■ PROBLEM STATEMENT:
Copy each line of the records that holds the string "Адрес".

==== PROVIDED RECORDS ====

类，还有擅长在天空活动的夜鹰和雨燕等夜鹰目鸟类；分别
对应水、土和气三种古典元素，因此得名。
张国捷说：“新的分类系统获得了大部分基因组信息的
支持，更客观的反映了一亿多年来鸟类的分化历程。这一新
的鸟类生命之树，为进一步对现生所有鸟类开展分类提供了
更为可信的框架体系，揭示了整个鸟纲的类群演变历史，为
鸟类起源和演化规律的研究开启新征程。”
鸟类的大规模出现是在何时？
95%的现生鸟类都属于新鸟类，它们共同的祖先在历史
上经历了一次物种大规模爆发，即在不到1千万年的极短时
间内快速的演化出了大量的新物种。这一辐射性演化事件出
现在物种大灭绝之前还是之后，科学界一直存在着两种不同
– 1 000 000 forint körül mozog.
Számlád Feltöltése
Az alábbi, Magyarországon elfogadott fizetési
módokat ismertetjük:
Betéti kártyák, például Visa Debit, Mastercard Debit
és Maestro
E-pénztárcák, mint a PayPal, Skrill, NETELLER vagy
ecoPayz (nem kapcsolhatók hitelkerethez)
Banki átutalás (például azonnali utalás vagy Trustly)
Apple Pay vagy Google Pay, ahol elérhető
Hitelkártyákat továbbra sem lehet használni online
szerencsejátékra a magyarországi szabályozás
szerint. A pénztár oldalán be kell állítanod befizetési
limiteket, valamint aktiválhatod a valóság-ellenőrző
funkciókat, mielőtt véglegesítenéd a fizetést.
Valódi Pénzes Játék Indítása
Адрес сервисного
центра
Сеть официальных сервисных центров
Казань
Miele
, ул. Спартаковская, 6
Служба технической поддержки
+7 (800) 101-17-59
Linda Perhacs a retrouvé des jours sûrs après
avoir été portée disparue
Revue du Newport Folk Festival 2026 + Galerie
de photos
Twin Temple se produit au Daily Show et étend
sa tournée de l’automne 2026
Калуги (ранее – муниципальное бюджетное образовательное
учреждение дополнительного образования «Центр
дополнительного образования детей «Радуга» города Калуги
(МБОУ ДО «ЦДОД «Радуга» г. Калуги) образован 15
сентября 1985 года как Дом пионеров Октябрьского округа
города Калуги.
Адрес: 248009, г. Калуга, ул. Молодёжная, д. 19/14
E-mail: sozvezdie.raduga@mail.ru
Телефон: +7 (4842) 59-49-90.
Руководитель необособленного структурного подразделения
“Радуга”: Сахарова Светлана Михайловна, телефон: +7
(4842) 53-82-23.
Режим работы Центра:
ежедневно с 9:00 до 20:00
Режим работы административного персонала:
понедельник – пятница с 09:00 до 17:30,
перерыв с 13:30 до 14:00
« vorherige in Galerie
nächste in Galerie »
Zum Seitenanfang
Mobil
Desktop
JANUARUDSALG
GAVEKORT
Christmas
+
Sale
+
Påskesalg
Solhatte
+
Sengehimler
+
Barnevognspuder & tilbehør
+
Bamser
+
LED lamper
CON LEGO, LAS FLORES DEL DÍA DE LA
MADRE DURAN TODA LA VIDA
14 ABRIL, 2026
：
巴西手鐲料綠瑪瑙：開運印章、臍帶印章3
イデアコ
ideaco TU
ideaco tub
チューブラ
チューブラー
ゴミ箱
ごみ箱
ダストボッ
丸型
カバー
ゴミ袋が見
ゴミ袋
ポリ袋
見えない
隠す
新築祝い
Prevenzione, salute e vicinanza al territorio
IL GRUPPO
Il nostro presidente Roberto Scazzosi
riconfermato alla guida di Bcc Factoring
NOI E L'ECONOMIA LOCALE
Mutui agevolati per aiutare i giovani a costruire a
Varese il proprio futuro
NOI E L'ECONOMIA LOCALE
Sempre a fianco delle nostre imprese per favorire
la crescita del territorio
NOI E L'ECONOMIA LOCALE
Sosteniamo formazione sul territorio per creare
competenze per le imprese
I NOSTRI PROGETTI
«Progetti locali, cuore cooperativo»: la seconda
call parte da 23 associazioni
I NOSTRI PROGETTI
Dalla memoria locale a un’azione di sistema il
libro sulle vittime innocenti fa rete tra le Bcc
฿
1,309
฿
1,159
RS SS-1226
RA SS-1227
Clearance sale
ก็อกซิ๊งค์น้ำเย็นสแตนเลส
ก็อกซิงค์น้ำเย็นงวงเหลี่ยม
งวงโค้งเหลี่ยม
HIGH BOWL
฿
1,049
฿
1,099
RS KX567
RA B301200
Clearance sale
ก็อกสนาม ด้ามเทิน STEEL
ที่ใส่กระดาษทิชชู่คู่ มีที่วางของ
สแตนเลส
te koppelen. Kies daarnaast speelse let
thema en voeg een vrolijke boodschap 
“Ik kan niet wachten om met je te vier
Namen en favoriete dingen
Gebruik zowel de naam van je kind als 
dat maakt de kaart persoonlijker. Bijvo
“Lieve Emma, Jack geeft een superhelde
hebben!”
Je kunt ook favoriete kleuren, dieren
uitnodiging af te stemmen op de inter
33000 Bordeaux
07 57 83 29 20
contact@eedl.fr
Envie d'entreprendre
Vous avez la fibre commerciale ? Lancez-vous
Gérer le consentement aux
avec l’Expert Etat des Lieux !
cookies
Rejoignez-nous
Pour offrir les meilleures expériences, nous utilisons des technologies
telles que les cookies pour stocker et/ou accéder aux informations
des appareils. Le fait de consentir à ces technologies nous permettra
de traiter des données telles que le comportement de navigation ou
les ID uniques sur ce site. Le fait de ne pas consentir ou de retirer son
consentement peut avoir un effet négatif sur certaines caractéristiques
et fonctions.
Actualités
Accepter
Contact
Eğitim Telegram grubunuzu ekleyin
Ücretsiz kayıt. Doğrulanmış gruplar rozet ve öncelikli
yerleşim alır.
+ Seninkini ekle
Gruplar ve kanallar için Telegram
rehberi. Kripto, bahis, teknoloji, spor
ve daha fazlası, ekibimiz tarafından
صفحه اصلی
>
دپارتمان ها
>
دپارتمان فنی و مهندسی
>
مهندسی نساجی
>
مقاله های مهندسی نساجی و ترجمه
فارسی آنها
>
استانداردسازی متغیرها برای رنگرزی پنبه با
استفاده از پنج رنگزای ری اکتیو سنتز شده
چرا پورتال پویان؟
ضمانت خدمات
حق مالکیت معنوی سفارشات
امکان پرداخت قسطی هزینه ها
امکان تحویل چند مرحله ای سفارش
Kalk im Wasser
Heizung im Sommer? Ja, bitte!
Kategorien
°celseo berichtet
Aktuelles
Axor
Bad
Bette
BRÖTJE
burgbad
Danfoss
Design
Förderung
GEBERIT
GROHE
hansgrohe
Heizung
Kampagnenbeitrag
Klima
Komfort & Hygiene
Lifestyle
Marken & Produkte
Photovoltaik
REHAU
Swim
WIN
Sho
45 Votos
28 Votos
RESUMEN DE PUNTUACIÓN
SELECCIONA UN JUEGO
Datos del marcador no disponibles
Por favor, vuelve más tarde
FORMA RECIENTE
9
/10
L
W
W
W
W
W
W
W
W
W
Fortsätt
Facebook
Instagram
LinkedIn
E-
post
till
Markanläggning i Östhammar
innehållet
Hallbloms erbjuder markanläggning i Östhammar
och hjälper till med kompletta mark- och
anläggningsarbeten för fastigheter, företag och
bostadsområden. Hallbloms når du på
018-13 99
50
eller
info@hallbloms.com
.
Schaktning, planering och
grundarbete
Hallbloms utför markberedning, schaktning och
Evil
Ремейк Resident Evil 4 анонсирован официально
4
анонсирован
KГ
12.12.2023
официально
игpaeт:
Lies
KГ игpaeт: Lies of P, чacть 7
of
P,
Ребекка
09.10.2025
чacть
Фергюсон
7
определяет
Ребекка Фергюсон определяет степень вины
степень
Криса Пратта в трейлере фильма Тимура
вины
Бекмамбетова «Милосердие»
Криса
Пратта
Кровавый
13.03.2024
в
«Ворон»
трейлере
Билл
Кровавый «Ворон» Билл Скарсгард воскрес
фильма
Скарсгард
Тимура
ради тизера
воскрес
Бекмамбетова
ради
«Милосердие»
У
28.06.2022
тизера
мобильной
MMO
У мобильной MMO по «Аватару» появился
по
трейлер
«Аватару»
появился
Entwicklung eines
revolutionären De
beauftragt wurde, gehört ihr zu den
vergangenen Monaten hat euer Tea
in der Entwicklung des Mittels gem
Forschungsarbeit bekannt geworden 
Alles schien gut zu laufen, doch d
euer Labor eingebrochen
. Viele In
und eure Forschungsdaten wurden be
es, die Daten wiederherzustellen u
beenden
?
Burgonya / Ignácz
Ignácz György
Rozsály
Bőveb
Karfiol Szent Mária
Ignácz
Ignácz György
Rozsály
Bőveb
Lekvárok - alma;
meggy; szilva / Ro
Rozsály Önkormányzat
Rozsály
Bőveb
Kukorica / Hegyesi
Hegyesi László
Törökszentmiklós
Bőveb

====

■ TASK ANSWER:
Адрес сервисного
Адрес: 248009, г. Калуга, ул. Молодёжная, д. 19/14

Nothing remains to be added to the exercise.